Course Abstract

Training duration : 90 minutes

Datasets are almost never complete and this can introduce various biases to your analysis. Due to these biases, your supervised machine learning model can produce incorrect predictions. The goal of this post is to give you an idea of why some of the most common approaches for dealing with missing values often introduce some type of bias. I will describe the methods and techniques that can help you to arrive at an unbiased conclusion in the face of missing data.

DIFFICULTY LEVEL: INTERMEDIATE

Learning Objectives

  • Describe the three main types of missingness patterns

  • Evaluate simple approaches for handling missing values

  • Apply XGBoost to a dataset with missing values

  • Apply multivariate imputation

  • Apply the reduced-features model (also called the pattern submodel approach)

  • Decide which approach is best for your dataset

Instructor

Instructor Bio:

Andras Zsom is a Lead Data Scientist in the Center for Computation and Visualization group at Brown University, Providence, RI. He works with high-level academic administrators to tackle predictive modeling problems, he collaborates with faculty members on data-intensive research projects, and he was the instructor of a data science course offered to the data science master students at Brown.

Andras Zsom, PhD

Lead Data Scientist and Adjunct Lecturer in Data Science | Brown University, Center for Computation and Visualization

Course Outline

Module 1: Missing data patterns

- MCAR - Missing Complete At Random 

- MAR - Missing At Random 

- MNAR - Missing Not At Random 

Module 2: Apply the reduced-features model (also called the pattern submodel approach)

 - Reduced-features model (or pattern submodel approach) 

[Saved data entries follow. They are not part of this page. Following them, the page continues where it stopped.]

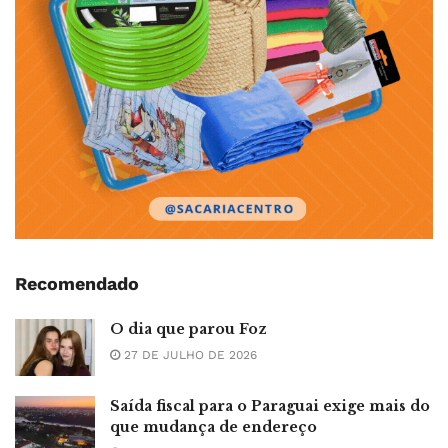
Recomendado
O dia que parou Foz
27 DE JULHO DE 2026
Saída fiscal para o Paraguai exige mais do
que mudança de endereço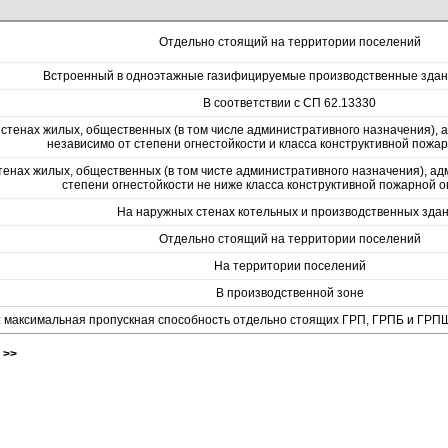
Отдельно стоящий на территории поселений
Встроенный в одноэтажные газифицируемые производственные здан
В соответствии с СП 62.13330
стенах жилых, общественных (в том числе административного назначения),
независимо от степени огнестойкости и класса конструктивной пожа
енах жилых, общественных (в том чисте административного назначения), ад
степени огнестойкости не ниже класса конструктивной пожарной 
На наружных стенах котельных и производственных зда
Отдельно стоящий на территории поселений
На территории поселений
В производственной зоне
 максимальная пропускная способность отдельно стоящих ГРП, ГРПБ и ГРПШ
>>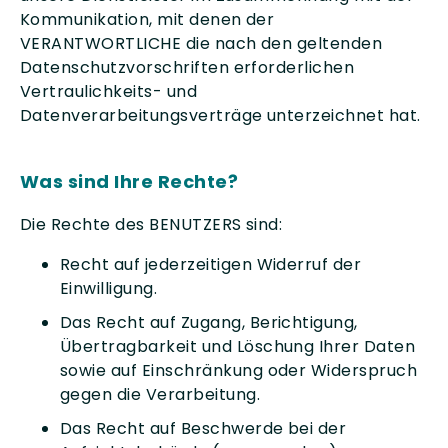
Kommunikation, mit denen der
VERANTWORTLICHE die nach den geltenden
Datenschutzvorschriften erforderlichen
Vertraulichkeits- und
Datenverarbeitungsverträge unterzeichnet hat.
Was sind Ihre Rechte?
Die Rechte des BENUTZERS sind:
Recht auf jederzeitigen Widerruf der
Einwilligung.
Das Recht auf Zugang, Berichtigung,
Übertragbarkeit und Löschung Ihrer Daten
sowie auf Einschränkung oder Widerspruch
gegen die Verarbeitung.
Das Recht auf Beschwerde bei der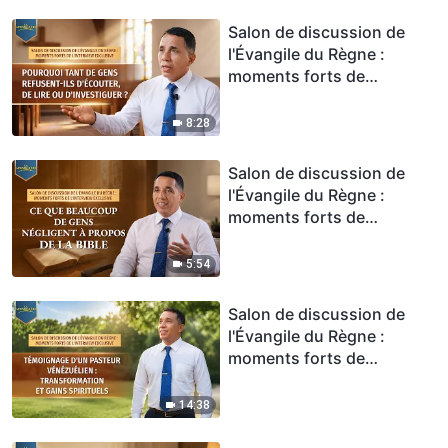
gloire et du gain ?
Salon de discussion de
l'Évangile du Règne :
moments forts de
l'interview exclusive –
Pourquoi tant de gens
8:28
refusent-ils d'écouter, de
lire ou d'investiguer ?
Salon de discussion de
l'Évangile du Règne :
moments forts de
l'interview exclusive – Ce
que beaucoup de gens
5:54
négligent à propos de la
Bible
Salon de discussion de
l'Évangile du Règne :
moments forts de
l'interview exclusive –
Témoignage d'un pasteur
14:38
vénézuélien :
transformation et gains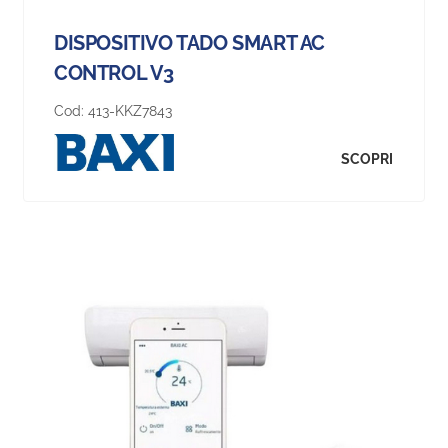
DISPOSITIVO TADO SMART AC
CONTROL V3
Cod:
413-KKZ7843
SCOPRI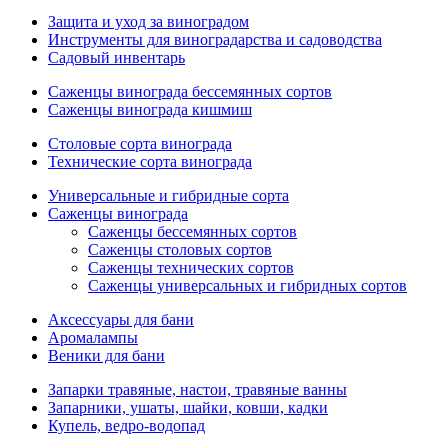
Защита и уход за виноградом
Инструменты для виноградарства и садоводства
Садовый инвентарь
Саженцы винограда бессемянных сортов
Саженцы винограда кишмиш
Столовые сорта винограда
Технические сорта винограда
Универсальные и гибридные сорта
Саженцы винограда
Саженцы бессемянных сортов
Саженцы столовых сортов
Саженцы технических сортов
Саженцы универсальных и гибридных сортов
Аксессуары для бани
Аромалампы
Веники для бани
Запарки травяные, настои, травяные ванны
Запарники, ушаты, шайки, ковши, кадки
Купель, ведро-водопад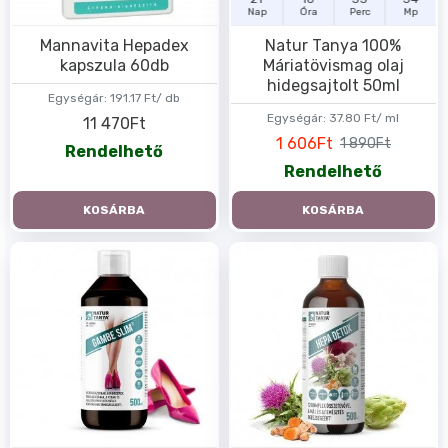
Nap
Óra
Perc
Mp
Mannavita Hepadex
Natur Tanya 100%
kapszula 60db
Máriatövismag olaj
hidegsajtolt 50ml
Egységár:
191.17 Ft/ db
Egységár:
37.80 Ft/ ml
11 470Ft
1 606Ft
1 890Ft
Rendelhető
Rendelhető
KOSÁRBA
KOSÁRBA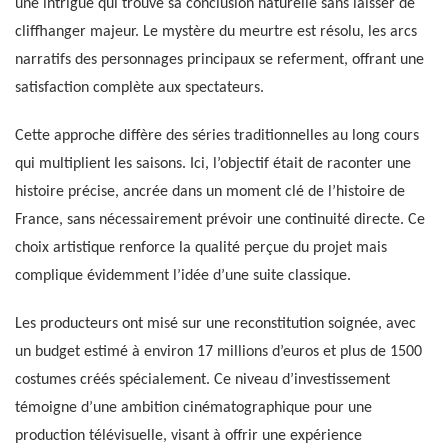
une intrigue qui trouve sa conclusion naturelle sans laisser de
cliffhanger majeur. Le mystère du meurtre est résolu, les arcs
narratifs des personnages principaux se referment, offrant une
satisfaction complète aux spectateurs.
Cette approche diffère des séries traditionnelles au long cours
qui multiplient les saisons. Ici, l’objectif était de raconter une
histoire précise, ancrée dans un moment clé de l’histoire de
France, sans nécessairement prévoir une continuité directe. Ce
choix artistique renforce la qualité perçue du projet mais
complique évidemment l’idée d’une suite classique.
Les producteurs ont misé sur une reconstitution soignée, avec
un budget estimé à environ 17 millions d’euros et plus de 1500
costumes créés spécialement. Ce niveau d’investissement
témoigne d’une ambition cinématographique pour une
production télévisuelle, visant à offrir une expérience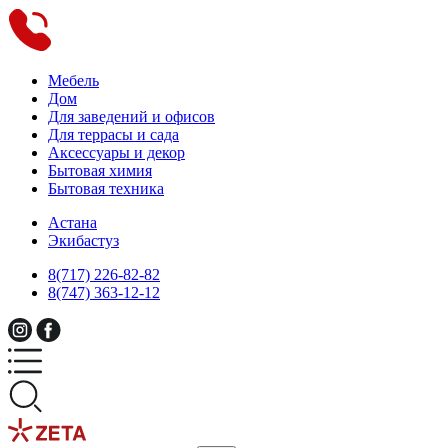
Мебель
Дом
Для заведений и офисов
Для террасы и сада
Аксессуары и декор
Бытовая химия
Бытовая техника
Астана
Экибастуз
8(717) 226-82-82
8(747) 363-12-12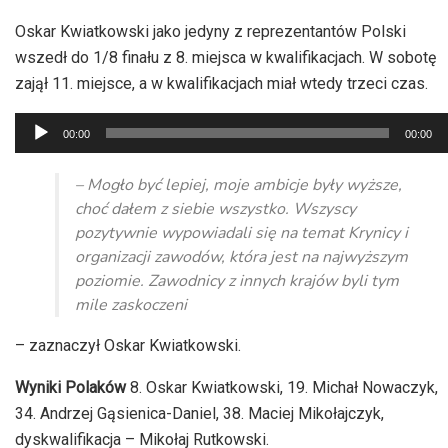
Oskar Kwiatkowski jako jedyny z reprezentantów Polski
wszedł do 1/8 finału z 8. miejsca w kwalifikacjach. W sobotę
zajął 11. miejsce, a w kwalifikacjach miał wtedy trzeci czas.
Odtwarzacz
00:00
00:00
plików
dźwiękowych
– Mogło być lepiej, moje ambicje były wyższe,
choć dałem z siebie wszystko. Wszyscy
pozytywnie wypowiadali się na temat Krynicy i
organizacji zawodów, która jest na najwyższym
poziomie. Zawodnicy z innych krajów byli tym
mile zaskoczeni
– zaznaczył Oskar Kwiatkowski.
Wyniki Polaków
8. Oskar Kwiatkowski, 19. Michał Nowaczyk,
34. Andrzej Gąsienica-Daniel, 38. Maciej Mikołajczyk,
dyskwalifikacja – Mikołaj Rutkowski.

Module 3: How to determine the patterns? 

- A python implementation 

Module 4: Decide which approach is best for your dataset 

- XGB models 

- Imputation 

- Reduced-features

Background knowledge

  • Experience with python and scikit-learn

  • Knowledge of building a machine learning pipeline (e.g., cross validation, hyper-parameter tuning)

Real-world applications

  • Supervised Learning can be used in Customer churn modeling can help identify which of the customers of a business are likely to stop engaging with the business and why.

  • Dynamic pricing for marketing campaigns for any goods or services rely on pricing data. Airlines and ride-share services have successfully implemented dynamic price optimization strategies using supervised learning

  • Tackling missing data scenarios help rectify and enhance modeling capabilities in a variety of business applications including streaming, finance, e-commerce.